Sharp

DRINKS

Natural wine might be the best thing to happen to winemaking since screwtops

- BY JEREMY FREED

What sets natural wines apart (for one thing: milder hangovers), and where to find the best bottles.

AFTER THOUSANDS OF YEARS OF refinement you might think that winemakers would have perfected their product by now. Turns out all that refinement might have been part of the problem. Mass-produced wine is to natural wine what autotuned pop music is to a singer-songwriter with a guitar and a broken heart. It’s all about individual­ity and character, and you either like it or you don’t. While there is no official designatio­n for natural wine, it’s made using organic and biodynamic methods, meaning winemakers do everything in their power to let nature do its thing, interferin­g as little as possible. Natural wines are also produced without filtration or additives to influence colour and taste, so the purest expression of grapes and soil comes through, no matter how funky, earthy or orange-tinted it may be.
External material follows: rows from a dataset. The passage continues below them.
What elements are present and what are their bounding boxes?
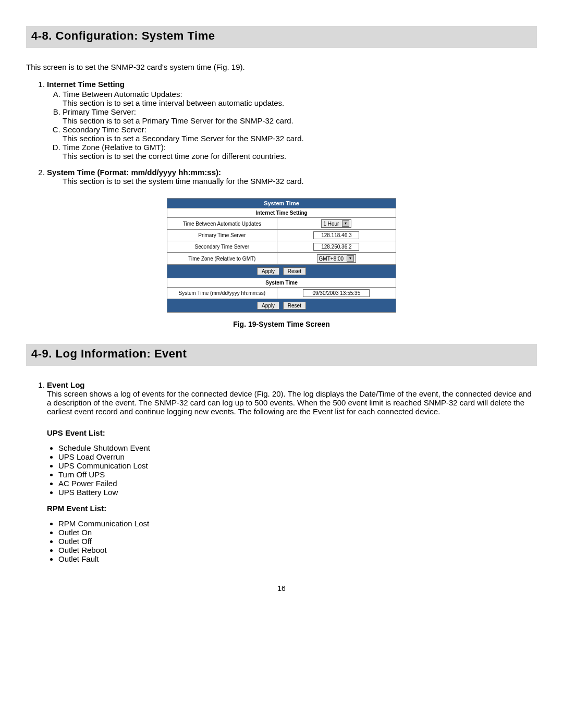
ups-event-item: AC Power Failed xyxy=(58,479,537,488)
ups-event-item: Schedule Shutdown Event xyxy=(58,443,537,452)
dropdown-arrow-icon: ▾ xyxy=(342,220,349,227)
item-event-log: Event Log This screen shows a log of eve… xyxy=(47,380,537,416)
rpm-event-list: RPM Communication Lost Outlet On Outlet … xyxy=(58,519,537,563)
row-primary-time-server: Primary Time Server 128.118.46.3 xyxy=(167,230,396,241)
item1-B-title: Primary Time Server: xyxy=(63,107,136,116)
reset-button-1[interactable]: Reset xyxy=(283,267,306,275)
primary-time-server-input[interactable]: 128.118.46.3 xyxy=(313,231,359,239)
section-4-8-header: 4-8. Configuration: System Time xyxy=(26,26,537,48)
row-system-time: System Time (mm/dd/yyyy hh:mm:ss) 09/30/… xyxy=(167,288,396,299)
ups-event-item: UPS Battery Low xyxy=(58,488,537,497)
item1-D: Time Zone (Relative to GMT): This sectio… xyxy=(63,143,537,161)
ups-event-list: Schedule Shutdown Event UPS Load Overrun… xyxy=(58,443,537,497)
row1-label: Time Between Automatic Updates xyxy=(167,218,277,230)
item1-D-desc: This section is to set the correct time … xyxy=(63,152,286,161)
section-4-9-title: 4-9. Log Information: Event xyxy=(31,347,532,361)
event-log-body: This screen shows a log of events for th… xyxy=(47,389,537,416)
table-header-main: System Time xyxy=(167,199,396,208)
row4-label: Time Zone (Relative to GMT) xyxy=(167,253,277,265)
item1-C: Secondary Time Server: This section is t… xyxy=(63,125,537,143)
item1-sublist: Time Between Automatic Updates: This sec… xyxy=(63,90,537,161)
row5-label: System Time (mm/dd/yyyy hh:mm:ss) xyxy=(167,288,277,299)
ups-event-item: UPS Communication Lost xyxy=(58,461,537,470)
item2-label: System Time (Format: mm/dd/yyyy hh:mm:ss… xyxy=(47,168,221,177)
item1-B-desc: This section is to set a Primary Time Se… xyxy=(63,116,293,125)
rpm-event-block: RPM Event List: xyxy=(47,504,537,513)
rpm-event-item: Outlet Off xyxy=(58,537,537,546)
row-secondary-time-server: Secondary Time Server 128.250.36.2 xyxy=(167,241,396,253)
item1-D-title: Time Zone (Relative to GMT): xyxy=(63,143,166,152)
apply-button-2[interactable]: Apply xyxy=(257,302,279,310)
table-header-system: System Time xyxy=(167,278,396,288)
ups-event-item: Turn Off UPS xyxy=(58,470,537,479)
section-4-8-intro: This screen is to set the SNMP-32 card's… xyxy=(26,63,537,71)
ups-event-block: UPS Event List: xyxy=(47,428,537,437)
row3-label: Secondary Time Server xyxy=(167,241,277,253)
page-number: 16 xyxy=(26,584,537,593)
item-internet-time-setting: Internet Time Setting Time Between Autom… xyxy=(47,80,537,161)
item1-C-title: Secondary Time Server: xyxy=(63,125,146,134)
ups-event-item: UPS Load Overrun xyxy=(58,452,537,461)
apply-button-1[interactable]: Apply xyxy=(257,267,279,275)
item1-B: Primary Time Server: This section is to … xyxy=(63,107,537,125)
item2-desc: This section is to set the system time m… xyxy=(63,177,537,186)
button-row-1: Apply Reset xyxy=(167,265,396,278)
item1-A-desc: This section is to set a time interval b… xyxy=(63,98,284,107)
rpm-event-item: RPM Communication Lost xyxy=(58,519,537,528)
table-header-internet: Internet Time Setting xyxy=(167,208,396,218)
row1-value-cell: 1 Hour ▾ xyxy=(277,218,396,230)
item1-A-title: Time Between Automatic Updates: xyxy=(63,90,182,98)
time-zone-value: GMT+8:00 xyxy=(319,256,344,262)
time-zone-select[interactable]: GMT+8:00 ▾ xyxy=(317,254,357,263)
time-interval-value: 1 Hour xyxy=(323,221,339,227)
section-4-9-header: 4-9. Log Information: Event xyxy=(26,344,537,366)
rpm-event-item: Outlet On xyxy=(58,528,537,537)
reset-button-2[interactable]: Reset xyxy=(283,302,306,310)
rpm-event-heading: RPM Event List: xyxy=(47,504,537,513)
system-time-input[interactable]: 09/30/2003 13:55:35 xyxy=(303,289,370,297)
figure-19-container: System Time Internet Time Setting Time B… xyxy=(26,198,537,328)
dropdown-arrow-icon: ▾ xyxy=(347,255,354,262)
figure-19-caption: Fig. 19-System Time Screen xyxy=(26,320,537,328)
section-4-8-title: 4-8. Configuration: System Time xyxy=(31,29,532,43)
event-log-label: Event Log xyxy=(47,380,85,389)
row-time-zone: Time Zone (Relative to GMT) GMT+8:00 ▾ xyxy=(167,253,396,265)
rpm-event-item: Outlet Fault xyxy=(58,554,537,563)
item1-A: Time Between Automatic Updates: This sec… xyxy=(63,90,537,107)
item1-C-desc: This section is to set a Secondary Time … xyxy=(63,134,304,143)
system-time-table: System Time Internet Time Setting Time B… xyxy=(167,198,396,313)
button-row-2: Apply Reset xyxy=(167,299,396,313)
section-4-9-list: Event Log This screen shows a log of eve… xyxy=(47,380,537,416)
item1-label: Internet Time Setting xyxy=(47,80,125,89)
ups-event-heading: UPS Event List: xyxy=(47,428,537,437)
time-interval-select[interactable]: 1 Hour ▾ xyxy=(321,219,351,228)
section-4-8-list: Internet Time Setting Time Between Autom… xyxy=(47,80,537,186)
row2-label: Primary Time Server xyxy=(167,230,277,241)
secondary-time-server-input[interactable]: 128.250.36.2 xyxy=(313,243,359,251)
item-system-time-format: System Time (Format: mm/dd/yyyy hh:mm:ss… xyxy=(47,168,537,186)
row-time-between-updates: Time Between Automatic Updates 1 Hour ▾ xyxy=(167,218,396,230)
rpm-event-item: Outlet Reboot xyxy=(58,546,537,554)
Natural wines don’t taste like anything you’ve ever had before, and that’s entirely the point.

While you’ll find Burgundy pinot noir and Italian Chianti made the natural way, much of the appeal of natural wine is its eclecticis­m, meaning regions and grapes you’ve never heard of. Because terroir is prized above all else, and growing conditions vary widely from region to region and year to year, you never really know what you’re going to get, regardless of what you think you know about chardonnay or shiraz. Plus, thanks to lower sulfites, natural wines are also believed to cause milder hangovers. It took about 5,000 years, but winemakers finally seem to have got this whole thing figured. Less might be more after all.